Großbaustelle prägt das Dorfbild nachhaltig

Sanierung der Ortsdurchfahrt in Engelbach noch bis Ende August

eingestellt am 25.05.2015

Text und Fotos von Richard Kempe

Engelbach, ein Dorf im Baustellen-Modus. Seit einem halben Jahr prägen Bagger, Raupen und mit Erdaushub beladene LKW das Ortsbild in dem 330-Seelendorf. Die aktuelle Situation hat der Ortsbeirat in seiner jüngsten Sitzung beraten.

Die Maßnahme „Erneuerung der Ortsdurchfahrt im Zuge der Landesstraße 3091“ liegt voll im Plan. Dies teilte Ortsvorsteher Eckhard Müller in der mit gut einem Dutzend Zuhörern ungewöhnlich gut besuchten Sitzung mit. Der erste Bauabschnitt ist mit der Fertigstellung der Straße Pferdsbach bis zum Brückenneubau in der Ortsmitte abgeschlossen. Der zweite Abschnitt umfasst nun die Kurhessenstraße vom Kirchplatz aus bis zum Ortsausgang in Richtung Treisbach und ist bereits begonnen, die Brücke allerdings noch nicht fertig gestellt. Bis Ende August ist die Gesamtmaßnahme terminiert. Die Bushaltestelle befindet sich neuerdings im Hofacker, so dass die teils als problematisch empfundene Umleitung über die Engelbergstraße nicht mehr benötig wird.

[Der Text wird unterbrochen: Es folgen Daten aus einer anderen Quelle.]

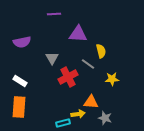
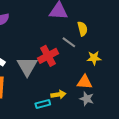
gray triangle: (52, 58) -> (27, 66), moved, size x1.5
orange triangle: (91, 102) -> (85, 82), moved

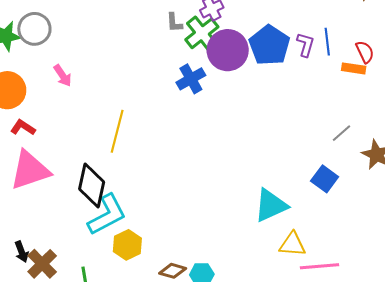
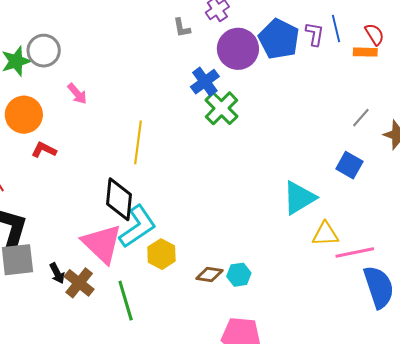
green cross: (202, 33) -> (221, 108), moved
pink triangle: (30, 170) -> (102, 244), moved, turned -51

Das wirft automatisch die Frage nach der Zukunft der „ertüchtigten“ Brücke in der Engelbergstraße auf, die im Ortsbeirat erörtert wurde. In Frage stand dabei, ob die Brücke durch Rückbau wieder in den alten Zustand versetzt werden soll, ob ein völliger Neubau in Betracht gezogen werden soll oder der jetzige Zustand weitgehend beibehalten werden soll. In ausgiebiger Beratung vor allem auch mit direkten Anliegern zeigte man sich einem Neubau gegenüber nicht abgeneigt. Klärungsbedarf gab es aber bei der wichtigen Frage nach den Kosten, der möglichen Beteiligung der Anlieger und welche Anlieger ggf. an Kosten beteiligt würden. Bis zu einer nächsten Zusammenkunft will der Ortsbeirat entsprechende Informationen einholen.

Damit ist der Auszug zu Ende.